An earlier blog of mine extols the wisdom of Thumper. In essence, that cartoon cottontail said, “If you don’t have anything nice to say, keep quiet.” Taken to the extreme, though, that word of advice can do terrible damage. So here’s another thought: never stop talking.
I know of siblings who refuse to speak to one another, spouses who have gone days without a word, and friendships that have nearly slipped away as resentment dissolved into silence. I’ve fallen into that trap myself and nearly lost a now precious relationship. At first, we may be tempted to count our quiet resolve as a noble response to injustice. Yet a refusal to speak says far more than any words. What it says can be, whether intentional or not, very cruel. “I hate you. I hope that my silence is causing you pain. I no longer value you. I want to pretend you do not exist.”
Silence gone longer becomes so much stronger. The initial wound that causes a rift may fade over the years, but by then the tear in the fabric of friendship or family tie may gape so wide that neither party knows how to mend it. Never stop talking.
Forgiveness is easier earlier. No, it’s not easy, just easier. And it’s demanded by our Lord. We do not have the right to resent. We have been forgiven, and we are commanded to forgive. When our children are small, we teach them the process of apology and forgiveness. “Susie, say ‘I’m sorry.’ Now, Sally, say, ‘I forgive you.’” But the two are not inextricably linked. We can apologize even if we fear that our apology will be met with a refusal to forgive. And we can—we must—forgive, even when an apology never comes. It doesn’t matter who “started it.”
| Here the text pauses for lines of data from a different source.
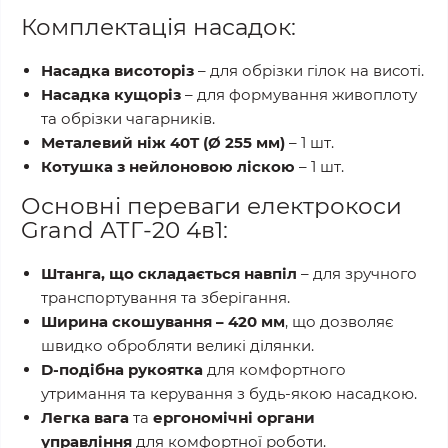
Комплектація насадок:
Насадка висоторіз
– для обрізки гілок на висоті.
Насадка кущоріз
– для формування живоплоту
та обрізки чагарників.
Металевий ніж 40T (Ø 255 мм)
– 1 шт.
Котушка з нейлоновою ліскою
– 1 шт.
Основні переваги електрокоси
Grand АТГ-20 4в1:
Штанга, що складається навпіл
– для зручного
транспортування та зберігання.
Ширина скошування – 420 мм
, що дозволяє
швидко обробляти великі ділянки.
D-подібна рукоятка
для комфортного
утримання та керування з будь-якою насадкою.
Легка вага
та
ергономічні органи
управління
для комфортної роботи.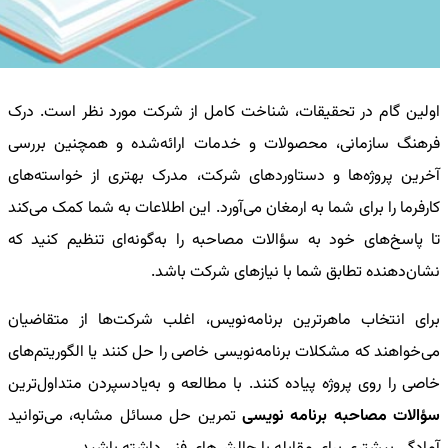
اولین گام در تحقیقات، شناخت کامل از شرکت مورد نظر است. درک
فرهنگ سازمانی، محصولات و خدمات ارائه‌شده و همچنین بررسی
آخرین پروژه‌ها و دستاوردهای شرکت، مدرک بهتری از خواسته‌های
کارفرما را برای شما به ارمغان می‌آورد. این اطلاعات به شما کمک می‌کند
تا پاسخ‌های خود به سؤالات مصاحبه را به‌گونه‌ای تنظیم کنید که
نشان‌دهنده تطابق شما با نیازهای شرکت باشد.
برای انتخاب ماهرترین برنامه‌نویس، اغلب شرکت‌ها از متقاضیان
می‌خواهند که مشکلات برنامه‌نویسی خاصی را حل کنند یا الگوریتم‌های
خاصی را روی پروژه پیاده کنند. با مطالعه و به‌یادسپردن متداول‌ترین
سؤالات مصاحبه برنامه نویسی
تمرین حل مسائل مشابه، می‌توانید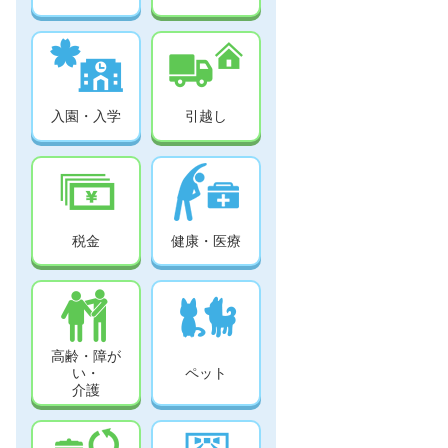
入園・入学
引越し
税金
健康・医療
高齢・障が
い・
ペット
介護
I took a break from writing just now to do a bit of my Bible reading for the day. My passage was 1 Peter 2, which, perhaps not so surprisingly, speaks volumes on this issue. I’ve pasted a portion of it below, setting in bold type the phrases I found most convicting. Never stop talking is simply one of a thousand corollaries to this far more important directive: never stop forgiving.
Therefore, rid yourselves of all malice and all deceit, hypocrisy, envy, and slander of every kind. Like newborn babies, crave pure spiritual milk, so that by it you may grow up in your salvation, now that you have tasted that the Lord is good…But now you are the people of God; once you had not received mercy, but now you have received mercy…
Live such good lives among the pagans that, though they accuse you of doing wrong, they may see your good deeds and glorify God on the day he visits us…
Show proper respect to everyone…For it is commendable if someone bears up under the pain of unjust suffering because they are conscious of God…Christ suffered for you, leaving you an example, that you should follow in his steps.